WHAT THIS TASK INVOLVES:
Beginning with the line containing "become harder to recall and use" and going on through the line containing "tell her to do the right thi", the lines below are to be returned exactly, pictures excluded and nothing added.

DATA TO PROCESS:
§

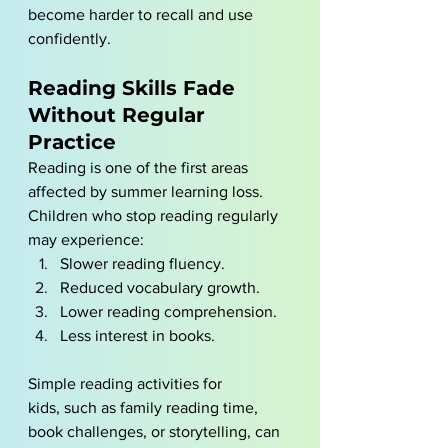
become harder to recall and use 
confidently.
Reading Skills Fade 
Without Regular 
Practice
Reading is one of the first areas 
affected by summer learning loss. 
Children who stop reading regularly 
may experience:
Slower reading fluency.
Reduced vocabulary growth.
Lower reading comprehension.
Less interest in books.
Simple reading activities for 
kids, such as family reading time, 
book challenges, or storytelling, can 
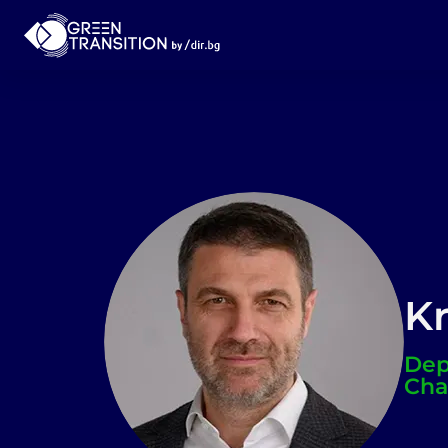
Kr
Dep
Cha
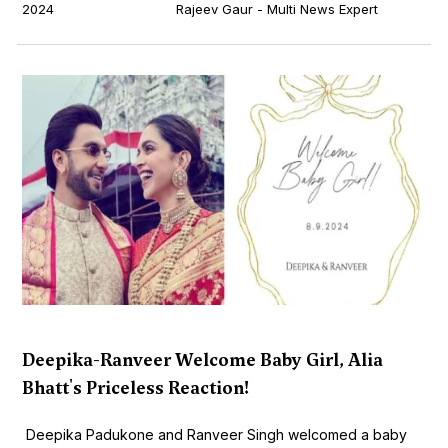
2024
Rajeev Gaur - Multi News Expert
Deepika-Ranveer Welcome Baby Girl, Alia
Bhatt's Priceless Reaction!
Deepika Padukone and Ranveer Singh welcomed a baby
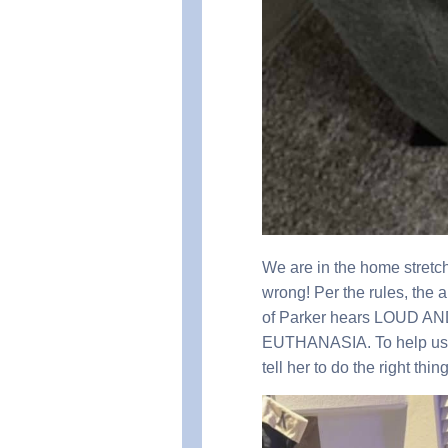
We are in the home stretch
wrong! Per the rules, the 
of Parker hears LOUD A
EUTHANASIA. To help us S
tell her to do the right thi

§

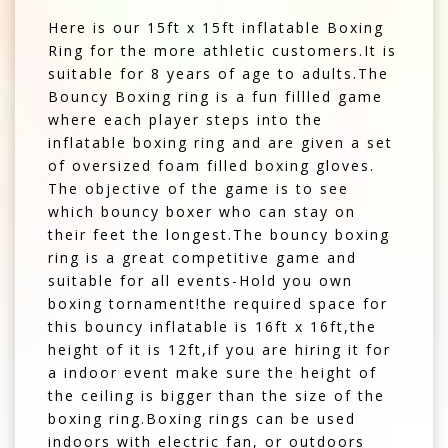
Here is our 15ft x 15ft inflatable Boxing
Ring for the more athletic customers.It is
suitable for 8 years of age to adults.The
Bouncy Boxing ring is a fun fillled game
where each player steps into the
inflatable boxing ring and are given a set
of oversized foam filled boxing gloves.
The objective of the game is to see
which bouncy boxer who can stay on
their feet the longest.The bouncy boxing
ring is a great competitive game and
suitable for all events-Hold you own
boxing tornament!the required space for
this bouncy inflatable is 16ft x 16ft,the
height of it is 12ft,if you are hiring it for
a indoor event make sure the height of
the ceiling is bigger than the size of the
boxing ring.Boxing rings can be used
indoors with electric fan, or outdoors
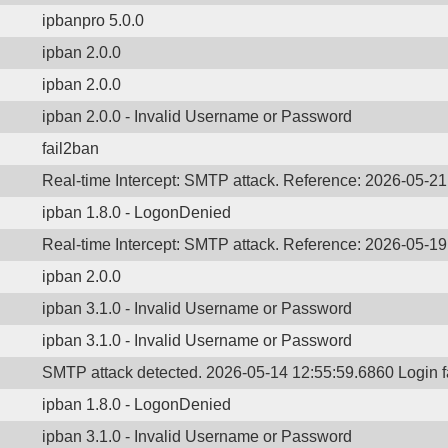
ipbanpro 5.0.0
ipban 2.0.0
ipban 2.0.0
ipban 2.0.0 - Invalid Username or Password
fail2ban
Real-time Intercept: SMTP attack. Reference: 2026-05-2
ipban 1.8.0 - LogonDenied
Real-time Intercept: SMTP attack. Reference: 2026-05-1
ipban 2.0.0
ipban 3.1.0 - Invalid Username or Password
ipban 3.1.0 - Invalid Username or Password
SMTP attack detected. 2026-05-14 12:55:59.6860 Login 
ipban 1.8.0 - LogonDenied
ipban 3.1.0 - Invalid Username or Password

§

EXERCISE ANSWER:
become harder to recall and use 
confidently.
Reading Skills Fade 
Without Regular 
Practice
Reading is one of the first areas 
affected by summer learning loss. 
Children who stop reading regularly 
may experience:
Slower reading fluency.
Reduced vocabulary growth.
Lower reading comprehension.
Less interest in books.
Simple reading activities for 
kids, such as family reading time, 
book challenges, or storytelling, can 
Kr
Dep
Cha
2024
Rajeev Gaur - Multi News Expert
Deepika-Ranveer Welcome Baby Girl, Alia
Bhatt's Priceless Reaction!
Deepika Padukone and Ranveer Singh welcomed a baby
We are in the home stretch
wrong! Per the rules, the 
of Parker hears LOUD A
EUTHANASIA. To help us S
tell her to do the right thi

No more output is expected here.